The voice of the AAC industry
The European Autoclaved Aerated Concrete Association (EAACA) promotes the interests of producers of autoclaved aerated concrete (AAC) and their national associations across all of Europe. Founded in 1988, EAACA has members from 18 countries operating more than 100 production sites and producing around 16 million m3 of AAC per year, enough to build about 350,000 homes.
EAACA is the voice of the AAC industry at European level. The European Institutions and the legislation they create can have a direct effect on manufacturers, for example by setting standards for products or buildings that use them. They also shape the market indirectly by defining framework conditions such as climate and energy policy that in turn translates into requirements for buildings.

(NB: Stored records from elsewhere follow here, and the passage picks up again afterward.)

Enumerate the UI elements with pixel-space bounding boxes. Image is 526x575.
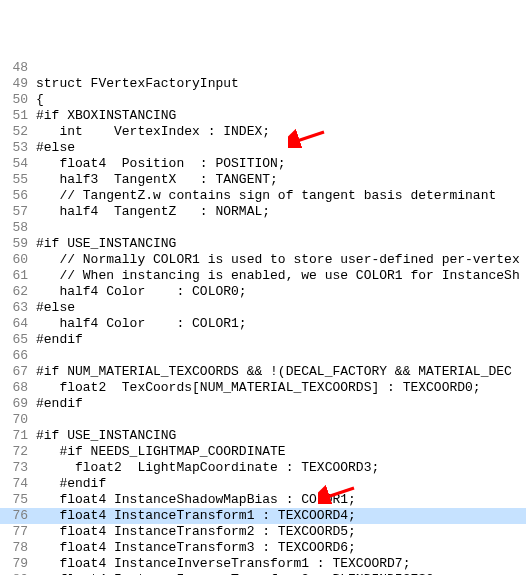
line-number: 50	[0, 92, 36, 108]
code-text[interactable]: #if NUM_MATERIAL_TEXCOORDS && !(DECAL_FA…	[36, 364, 526, 380]
line-number: 72	[0, 444, 36, 460]
line-number: 66	[0, 348, 36, 364]
code-text[interactable]: float4 InstanceTransform3 : TEXCOORD6;	[36, 540, 526, 556]
code-text[interactable]: #if XBOXINSTANCING	[36, 108, 526, 124]
line-number: 60	[0, 252, 36, 268]
code-editor[interactable]: 4849struct FVertexFactoryInput50{51#if X…	[0, 60, 526, 575]
code-line[interactable]: 50{	[0, 92, 526, 108]
line-number: 77	[0, 524, 36, 540]
line-number: 76	[0, 508, 36, 524]
line-number: 48	[0, 60, 36, 76]
code-text[interactable]: float4 Position : POSITION;	[36, 156, 526, 172]
line-number: 61	[0, 268, 36, 284]
code-text[interactable]: #endif	[36, 396, 526, 412]
line-number: 65	[0, 332, 36, 348]
code-text[interactable]: #if USE_INSTANCING	[36, 428, 526, 444]
code-line[interactable]: 59#if USE_INSTANCING	[0, 236, 526, 252]
line-number: 57	[0, 204, 36, 220]
line-number: 49	[0, 76, 36, 92]
code-line[interactable]: 64 half4 Color : COLOR1;	[0, 316, 526, 332]
code-line[interactable]: 56 // TangentZ.w contains sign of tangen…	[0, 188, 526, 204]
code-line[interactable]: 48	[0, 60, 526, 76]
code-line[interactable]: 67#if NUM_MATERIAL_TEXCOORDS && !(DECAL_…	[0, 364, 526, 380]
code-line[interactable]: 75 float4 InstanceShadowMapBias : COLOR1…	[0, 492, 526, 508]
code-line[interactable]: 65#endif	[0, 332, 526, 348]
line-number: 52	[0, 124, 36, 140]
code-text[interactable]: #if NEEDS_LIGHTMAP_COORDINATE	[36, 444, 526, 460]
code-line[interactable]: 70	[0, 412, 526, 428]
code-text[interactable]: // When instancing is enabled, we use CO…	[36, 268, 526, 284]
code-line[interactable]: 72 #if NEEDS_LIGHTMAP_COORDINATE	[0, 444, 526, 460]
code-line[interactable]: 76 float4 InstanceTransform1 : TEXCOORD4…	[0, 508, 526, 524]
line-number: 54	[0, 156, 36, 172]
code-line[interactable]: 61 // When instancing is enabled, we use…	[0, 268, 526, 284]
code-text[interactable]: float4 InstanceTransform2 : TEXCOORD5;	[36, 524, 526, 540]
code-line[interactable]: 49struct FVertexFactoryInput	[0, 76, 526, 92]
code-text[interactable]: half3 TangentX : TANGENT;	[36, 172, 526, 188]
code-line[interactable]: 78 float4 InstanceTransform3 : TEXCOORD6…	[0, 540, 526, 556]
line-number: 79	[0, 556, 36, 572]
code-line[interactable]: 77 float4 InstanceTransform2 : TEXCOORD5…	[0, 524, 526, 540]
code-text[interactable]: float4 InstanceShadowMapBias : COLOR1;	[36, 492, 526, 508]
line-number: 75	[0, 492, 36, 508]
code-line[interactable]: 53#else	[0, 140, 526, 156]
code-line[interactable]: 71#if USE_INSTANCING	[0, 428, 526, 444]
line-number: 71	[0, 428, 36, 444]
code-text[interactable]: #else	[36, 140, 526, 156]
code-line[interactable]: 54 float4 Position : POSITION;	[0, 156, 526, 172]
code-line[interactable]: 62 half4 Color : COLOR0;	[0, 284, 526, 300]
code-text[interactable]: #if USE_INSTANCING	[36, 236, 526, 252]
line-number: 55	[0, 172, 36, 188]
line-number: 69	[0, 396, 36, 412]
code-line[interactable]: 52 int VertexIndex : INDEX;	[0, 124, 526, 140]
code-line[interactable]: 69#endif	[0, 396, 526, 412]
line-number: 67	[0, 364, 36, 380]
code-line[interactable]: 68 float2 TexCoords[NUM_MATERIAL_TEXCOOR…	[0, 380, 526, 396]
code-line[interactable]: 58	[0, 220, 526, 236]
line-number: 63	[0, 300, 36, 316]
code-text[interactable]: half4 Color : COLOR1;	[36, 316, 526, 332]
code-text[interactable]: // TangentZ.w contains sign of tangent b…	[36, 188, 526, 204]
code-text[interactable]: float2 TexCoords[NUM_MATERIAL_TEXCOORDS]…	[36, 380, 526, 396]
code-text[interactable]: #else	[36, 300, 526, 316]
code-line[interactable]: 63#else	[0, 300, 526, 316]
line-number: 59	[0, 236, 36, 252]
code-text[interactable]: #endif	[36, 332, 526, 348]
code-text[interactable]: float4 InstanceInverseTransform1 : TEXCO…	[36, 556, 526, 572]
code-line[interactable]: 51#if XBOXINSTANCING	[0, 108, 526, 124]
code-text[interactable]: struct FVertexFactoryInput	[36, 76, 526, 92]
code-text[interactable]: half4 TangentZ : NORMAL;	[36, 204, 526, 220]
line-number: 70	[0, 412, 36, 428]
code-line[interactable]: 55 half3 TangentX : TANGENT;	[0, 172, 526, 188]
line-number: 73	[0, 460, 36, 476]
line-number: 53	[0, 140, 36, 156]
code-line[interactable]: 74 #endif	[0, 476, 526, 492]
line-number: 74	[0, 476, 36, 492]
code-line[interactable]: 73 float2 LightMapCoordinate : TEXCOORD3…	[0, 460, 526, 476]
line-number: 64	[0, 316, 36, 332]
line-number: 78	[0, 540, 36, 556]
code-text[interactable]: half4 Color : COLOR0;	[36, 284, 526, 300]
line-number: 58	[0, 220, 36, 236]
line-number: 51	[0, 108, 36, 124]
code-line[interactable]: 60 // Normally COLOR1 is used to store u…	[0, 252, 526, 268]
code-line[interactable]: 57 half4 TangentZ : NORMAL;	[0, 204, 526, 220]
code-text[interactable]: int VertexIndex : INDEX;	[36, 124, 526, 140]
line-number: 56	[0, 188, 36, 204]
code-line[interactable]: 66	[0, 348, 526, 364]
code-text[interactable]: float4 InstanceTransform1 : TEXCOORD4;	[36, 508, 526, 524]
code-text[interactable]: #endif	[36, 476, 526, 492]
code-line[interactable]: 79 float4 InstanceInverseTransform1 : TE…	[0, 556, 526, 572]
code-text[interactable]: float2 LightMapCoordinate : TEXCOORD3;	[36, 460, 526, 476]
line-number: 62	[0, 284, 36, 300]
code-text[interactable]: // Normally COLOR1 is used to store user…	[36, 252, 526, 268]
line-number: 68	[0, 380, 36, 396]
code-text[interactable]: {	[36, 92, 526, 108]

Since its founding, EAACA is working towards the following objectives:
- Shape the regulatory environment and promote the growing market opportunity for AAC in Europe.
- Promote the benefits of AAC as the building material for affordable, sustainable and highly-energy efficient buildings.
- Be represented vis-à-vis policy makers, stakeholders and technical platforms on the EU level.
Work in EAACA is carried out within specialised Committees. These consist of highly qualified and experienced professionals delegated from their member organisation or company. For example, the Technical Committee produces industry-leading work on standardization such as category recommendations for design of reinforced AAC or new CEN standards.
The logic is simple – the more members we have, the more effective we can carry out this work. At political level, EAACA has successfully defended the interests of AAC producers towards EU regulators that will ultimately determine the market conditions we all operate under – most recently with regard to the revision of the Energy Performance of Buildings Directive that was completed at the end of 2019. EAACA managed to maintain the concept of material-neutrality (no preference for timber!) and obtain the recognition of fire and seismic safety as important elements to consider by national governments in their building plans.
European climate targets
The EU continues to develop more ambitious climate targets and environmental legislation. In the coming years we can expect to see new legislation on Construction and Demolition Waste. You know that landfilling it will be almost prohibited by 2035 but now we could see targets for its recycling and recycled content in new products. The European Commission will also continue to push forward its indicator framework assessing how sustainable building materials are. These developments will shape our future market and will have to be addressed jointly by AAC producers through EAAC.